Wikimedia Commons (Public Domain)
Source: Wikimedia Commons (Public Domain)

(2) An Endangered Institution?

I have argued elsewhere (2011) at length that, appearances often to the contrary notwithstanding, science is a fragile institution. Modern science and the institutions on which it relies, such as schools, universities, journals, professional organizations, research institutes, granting agencies, philanthropies, etc., are extremely expensive. The Trump administration’s budget cuts may stall or extinguish individual programs of scientific research, but its antagonistic approach to science generally and to particular scientific fields could devastate the prevailing American leadership in those and other sciences. Davenport, for example, reports that the French government has seized the opportunity, launching their (not coincidentally named) “Make Our Planet Great Again” initiative, which offers substantial research grants to lure prominent foreign scientists to France. Some American scientists have received such grants and are packing their bags.

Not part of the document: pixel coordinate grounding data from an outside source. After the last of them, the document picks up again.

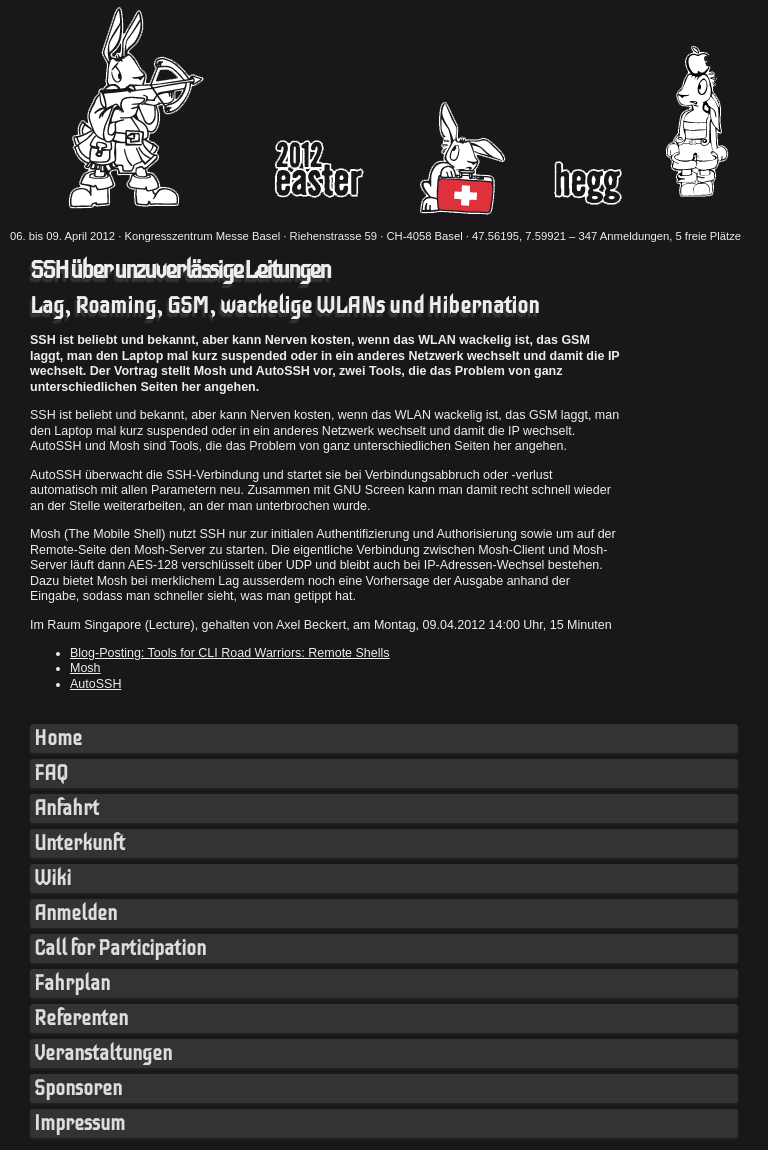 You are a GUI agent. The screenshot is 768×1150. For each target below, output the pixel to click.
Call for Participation (120, 948)
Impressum (79, 1123)
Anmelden (75, 913)
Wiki (52, 878)
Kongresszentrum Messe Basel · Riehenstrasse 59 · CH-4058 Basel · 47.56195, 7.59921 (345, 236)
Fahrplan (72, 983)
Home (58, 738)
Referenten (81, 1018)
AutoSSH (95, 684)
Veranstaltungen (103, 1053)
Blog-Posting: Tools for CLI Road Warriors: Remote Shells (230, 653)
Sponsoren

Modern science also depends upon preserving open forums for the free criticism and assessment of both currently ascendant theories and new hypotheses. That requirement does not square with measures like the abolition of scientific advisory committees and the development of rules that exclude the vast majority of the relevant scientific research, let alone doing so by exploiting an ethical constraint on the conduct of that research.

References

McCauley, Robert N. (2011). Why Religion Is Natural and Science Is Not. New York: Oxford University Press.